British farmers and food suppliers should expect stiffer global competition, lower prices and less subsidy in the future, regardless of which post-Brexit outcome is pursued by the government, Lord Price has warned.
Speaking at the NFU’s annual Henry Plumb lecture on Monday evening, the former trade minister and Waitrose MD also disagreed with the Chancellor’s recent proclamation the economy was on the rise by warning: “I can’t quite yet bring myself to the view that the age of austerity is over.”
Citing the increase in national debt from 35% of the UK’s GDP in 2008 to 85% today, he added a host of other funding commitments by the government meant “the Treasury is not flush with cash”. And to “further dampen the spirits” of delegates, Price warned a cyclical recession was also a “probability”, irrespective of the ultimate outcome of Brexit negotiations.
The “severe headwinds” facing the retail sector were only expected to worsen over the coming years, he said. As much as 20% of food and drink sales were expected to move online over the next decade, and margins would continue to come under pressure, Price added, as he suggested suppliers could learn from retailers in becoming more efficient or more differentiated.

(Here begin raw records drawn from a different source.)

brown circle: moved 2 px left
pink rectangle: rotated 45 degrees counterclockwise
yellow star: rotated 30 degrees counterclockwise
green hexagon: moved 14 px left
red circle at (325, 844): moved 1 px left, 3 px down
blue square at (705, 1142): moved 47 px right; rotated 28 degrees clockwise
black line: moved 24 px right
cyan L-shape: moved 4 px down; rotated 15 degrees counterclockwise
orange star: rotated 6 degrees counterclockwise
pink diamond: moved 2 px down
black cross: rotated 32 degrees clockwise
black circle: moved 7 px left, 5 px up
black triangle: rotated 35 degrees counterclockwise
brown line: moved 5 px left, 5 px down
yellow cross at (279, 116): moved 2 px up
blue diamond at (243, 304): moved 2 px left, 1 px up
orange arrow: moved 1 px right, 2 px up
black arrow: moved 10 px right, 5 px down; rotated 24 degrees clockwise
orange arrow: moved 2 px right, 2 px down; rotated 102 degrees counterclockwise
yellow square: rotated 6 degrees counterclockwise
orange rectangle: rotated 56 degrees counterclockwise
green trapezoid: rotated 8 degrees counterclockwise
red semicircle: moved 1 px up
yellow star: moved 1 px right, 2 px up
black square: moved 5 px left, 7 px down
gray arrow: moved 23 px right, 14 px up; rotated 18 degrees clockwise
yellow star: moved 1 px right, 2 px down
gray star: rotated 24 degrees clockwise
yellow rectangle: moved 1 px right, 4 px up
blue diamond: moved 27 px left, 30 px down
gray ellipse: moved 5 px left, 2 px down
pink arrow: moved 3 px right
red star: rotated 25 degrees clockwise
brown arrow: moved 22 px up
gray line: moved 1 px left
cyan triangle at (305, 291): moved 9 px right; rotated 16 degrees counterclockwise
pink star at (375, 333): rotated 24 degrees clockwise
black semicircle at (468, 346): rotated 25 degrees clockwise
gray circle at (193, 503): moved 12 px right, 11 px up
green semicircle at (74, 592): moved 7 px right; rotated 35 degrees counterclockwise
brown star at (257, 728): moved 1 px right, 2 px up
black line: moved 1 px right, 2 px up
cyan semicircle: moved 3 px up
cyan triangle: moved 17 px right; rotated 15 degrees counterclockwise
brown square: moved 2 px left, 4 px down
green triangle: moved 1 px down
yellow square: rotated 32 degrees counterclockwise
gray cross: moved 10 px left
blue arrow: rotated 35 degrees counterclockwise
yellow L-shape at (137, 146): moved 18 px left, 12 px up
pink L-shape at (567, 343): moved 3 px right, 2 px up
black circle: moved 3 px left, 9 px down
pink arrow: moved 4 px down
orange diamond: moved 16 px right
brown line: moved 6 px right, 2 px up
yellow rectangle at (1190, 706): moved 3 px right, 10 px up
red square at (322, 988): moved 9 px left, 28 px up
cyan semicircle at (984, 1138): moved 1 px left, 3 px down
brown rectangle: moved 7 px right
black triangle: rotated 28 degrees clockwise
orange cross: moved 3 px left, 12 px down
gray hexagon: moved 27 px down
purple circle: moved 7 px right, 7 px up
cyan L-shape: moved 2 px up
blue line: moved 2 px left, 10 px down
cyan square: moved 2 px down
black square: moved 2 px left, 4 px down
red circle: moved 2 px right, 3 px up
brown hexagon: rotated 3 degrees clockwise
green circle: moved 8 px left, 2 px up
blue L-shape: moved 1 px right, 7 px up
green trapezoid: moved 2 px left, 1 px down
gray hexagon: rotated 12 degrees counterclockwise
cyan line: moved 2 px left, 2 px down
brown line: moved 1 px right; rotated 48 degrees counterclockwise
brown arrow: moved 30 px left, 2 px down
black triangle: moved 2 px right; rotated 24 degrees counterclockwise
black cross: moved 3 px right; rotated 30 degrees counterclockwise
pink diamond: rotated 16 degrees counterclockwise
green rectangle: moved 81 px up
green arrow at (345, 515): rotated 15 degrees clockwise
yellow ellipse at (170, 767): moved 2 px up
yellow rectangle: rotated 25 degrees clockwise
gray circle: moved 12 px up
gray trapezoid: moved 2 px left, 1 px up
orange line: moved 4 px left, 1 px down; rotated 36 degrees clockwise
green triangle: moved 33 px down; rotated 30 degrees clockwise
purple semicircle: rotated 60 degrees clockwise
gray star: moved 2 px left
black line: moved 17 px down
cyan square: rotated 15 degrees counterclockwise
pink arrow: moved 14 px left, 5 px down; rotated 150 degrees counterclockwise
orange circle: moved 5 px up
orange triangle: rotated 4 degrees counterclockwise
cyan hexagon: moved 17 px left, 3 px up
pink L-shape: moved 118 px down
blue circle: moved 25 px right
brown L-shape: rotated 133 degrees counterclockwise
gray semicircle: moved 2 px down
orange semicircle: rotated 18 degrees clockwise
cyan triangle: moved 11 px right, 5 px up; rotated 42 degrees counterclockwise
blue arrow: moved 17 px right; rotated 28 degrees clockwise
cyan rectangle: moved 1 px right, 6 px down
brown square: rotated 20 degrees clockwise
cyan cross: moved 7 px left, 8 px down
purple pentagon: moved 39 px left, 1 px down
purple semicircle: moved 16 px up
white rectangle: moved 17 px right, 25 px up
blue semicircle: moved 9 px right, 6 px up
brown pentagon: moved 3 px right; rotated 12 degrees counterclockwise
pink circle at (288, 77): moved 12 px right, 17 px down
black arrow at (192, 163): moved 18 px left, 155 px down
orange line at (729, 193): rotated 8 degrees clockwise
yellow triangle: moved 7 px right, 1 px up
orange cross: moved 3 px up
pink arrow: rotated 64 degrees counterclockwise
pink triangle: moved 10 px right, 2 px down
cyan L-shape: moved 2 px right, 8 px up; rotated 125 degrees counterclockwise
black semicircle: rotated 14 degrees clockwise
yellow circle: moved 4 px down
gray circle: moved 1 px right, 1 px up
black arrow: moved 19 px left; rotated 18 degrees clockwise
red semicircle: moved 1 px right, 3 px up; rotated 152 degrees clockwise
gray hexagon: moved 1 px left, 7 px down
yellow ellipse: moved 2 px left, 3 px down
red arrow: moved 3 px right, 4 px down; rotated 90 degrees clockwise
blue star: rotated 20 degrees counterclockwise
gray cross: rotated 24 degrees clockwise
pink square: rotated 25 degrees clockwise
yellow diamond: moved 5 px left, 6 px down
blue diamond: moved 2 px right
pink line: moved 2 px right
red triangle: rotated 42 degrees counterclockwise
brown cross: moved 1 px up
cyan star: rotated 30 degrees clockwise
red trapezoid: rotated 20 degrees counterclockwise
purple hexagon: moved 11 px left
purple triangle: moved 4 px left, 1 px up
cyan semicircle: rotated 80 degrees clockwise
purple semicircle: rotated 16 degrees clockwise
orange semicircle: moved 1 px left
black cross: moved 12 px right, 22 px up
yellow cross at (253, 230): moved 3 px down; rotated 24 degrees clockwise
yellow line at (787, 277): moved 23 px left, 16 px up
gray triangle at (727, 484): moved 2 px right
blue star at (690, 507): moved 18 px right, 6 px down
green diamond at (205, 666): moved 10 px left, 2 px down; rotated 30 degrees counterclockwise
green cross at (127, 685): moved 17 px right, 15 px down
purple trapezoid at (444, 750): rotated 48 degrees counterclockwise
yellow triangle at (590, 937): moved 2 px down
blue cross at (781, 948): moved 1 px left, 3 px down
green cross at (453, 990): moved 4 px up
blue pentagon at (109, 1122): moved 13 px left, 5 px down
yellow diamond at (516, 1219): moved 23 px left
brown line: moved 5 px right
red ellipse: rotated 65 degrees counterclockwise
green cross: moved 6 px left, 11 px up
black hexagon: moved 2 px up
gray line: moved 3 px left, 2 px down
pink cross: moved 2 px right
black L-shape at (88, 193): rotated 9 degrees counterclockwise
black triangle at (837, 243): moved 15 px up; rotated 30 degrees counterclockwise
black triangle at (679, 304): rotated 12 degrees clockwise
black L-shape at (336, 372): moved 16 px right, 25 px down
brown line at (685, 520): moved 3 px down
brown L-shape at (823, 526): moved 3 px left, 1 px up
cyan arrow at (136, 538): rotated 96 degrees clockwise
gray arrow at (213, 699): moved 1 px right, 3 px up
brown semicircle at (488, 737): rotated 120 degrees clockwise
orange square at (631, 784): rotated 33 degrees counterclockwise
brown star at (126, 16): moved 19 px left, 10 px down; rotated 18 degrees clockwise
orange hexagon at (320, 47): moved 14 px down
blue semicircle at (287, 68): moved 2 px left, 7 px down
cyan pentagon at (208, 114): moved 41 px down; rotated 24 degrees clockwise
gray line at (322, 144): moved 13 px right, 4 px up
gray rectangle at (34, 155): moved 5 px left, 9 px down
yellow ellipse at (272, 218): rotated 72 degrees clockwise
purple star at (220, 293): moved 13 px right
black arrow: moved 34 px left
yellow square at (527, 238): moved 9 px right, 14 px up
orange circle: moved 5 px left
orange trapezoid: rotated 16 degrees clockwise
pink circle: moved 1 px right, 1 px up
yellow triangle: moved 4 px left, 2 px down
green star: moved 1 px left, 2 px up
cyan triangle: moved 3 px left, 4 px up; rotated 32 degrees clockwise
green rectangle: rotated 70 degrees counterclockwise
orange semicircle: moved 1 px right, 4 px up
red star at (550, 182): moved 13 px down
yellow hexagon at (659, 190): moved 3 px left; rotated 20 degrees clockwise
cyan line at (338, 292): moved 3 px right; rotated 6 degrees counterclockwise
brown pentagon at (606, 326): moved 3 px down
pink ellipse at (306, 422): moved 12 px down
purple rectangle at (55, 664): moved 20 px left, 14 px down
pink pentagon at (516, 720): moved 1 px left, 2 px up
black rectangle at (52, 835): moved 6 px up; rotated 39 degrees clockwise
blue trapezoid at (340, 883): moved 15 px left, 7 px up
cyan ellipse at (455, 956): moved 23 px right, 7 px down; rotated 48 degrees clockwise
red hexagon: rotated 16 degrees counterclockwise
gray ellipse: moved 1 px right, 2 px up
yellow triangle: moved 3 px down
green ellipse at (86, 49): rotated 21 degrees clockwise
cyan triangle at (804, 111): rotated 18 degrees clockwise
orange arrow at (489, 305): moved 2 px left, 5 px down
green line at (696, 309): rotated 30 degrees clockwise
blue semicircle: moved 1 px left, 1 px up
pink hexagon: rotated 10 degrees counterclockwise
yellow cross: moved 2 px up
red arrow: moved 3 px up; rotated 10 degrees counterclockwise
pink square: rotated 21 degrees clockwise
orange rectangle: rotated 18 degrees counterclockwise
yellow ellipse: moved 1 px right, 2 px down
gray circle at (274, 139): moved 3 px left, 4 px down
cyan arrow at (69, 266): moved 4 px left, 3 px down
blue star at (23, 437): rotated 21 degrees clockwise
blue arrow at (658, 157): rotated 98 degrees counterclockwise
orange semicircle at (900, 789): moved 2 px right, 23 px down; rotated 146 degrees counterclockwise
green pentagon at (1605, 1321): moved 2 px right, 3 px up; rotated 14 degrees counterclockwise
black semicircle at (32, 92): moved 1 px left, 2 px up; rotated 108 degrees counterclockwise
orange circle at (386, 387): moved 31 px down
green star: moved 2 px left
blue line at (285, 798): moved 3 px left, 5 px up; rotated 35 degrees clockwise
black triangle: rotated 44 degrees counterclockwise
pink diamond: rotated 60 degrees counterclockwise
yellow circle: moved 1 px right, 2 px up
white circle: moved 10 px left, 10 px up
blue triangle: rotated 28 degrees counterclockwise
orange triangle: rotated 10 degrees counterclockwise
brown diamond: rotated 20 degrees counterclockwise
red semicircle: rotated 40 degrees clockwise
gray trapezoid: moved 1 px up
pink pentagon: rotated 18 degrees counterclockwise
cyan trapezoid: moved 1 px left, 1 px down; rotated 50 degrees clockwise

“Better collective buying and selling to my mind are now key requirements,” he added. “In the future the UK doesn’t need to just compete against 27 EU countries but will instead have truly global competition.”
Without the “protective blanket” offered by the EU’s CAP, competition would no longer be from “the farm next door or in the neighbouring county, it will be Mexico or Argentina, or New Zealand or Australia, as well as an EU with potentially higher subsidies”.
With concerns over labour still plaguing much of the food sector, he suggested investment in technology and automation “will be needed more than ever”.
Meanwhile, his most likely long-term outcome from Brext was a scenario in which the UK struck a comprehensive free trade agreement with the EU that allowed it to also strike trade deals with other countries. A no-deal scenario was unlikely as the EU ran a £10bn food and drink surplus with the UK.
“This outcome of a zero-tariff, open, liberal trading UK on the edge of Europe is the last thing the EU wants,” he said. “They would rather tie us into a common commercial framework than have us as a ferocious near shore competitor. It is for this reason, as well as the trade flows the EU enjoys with the UK, which I think make a ‘no trade deal’ unlikely.”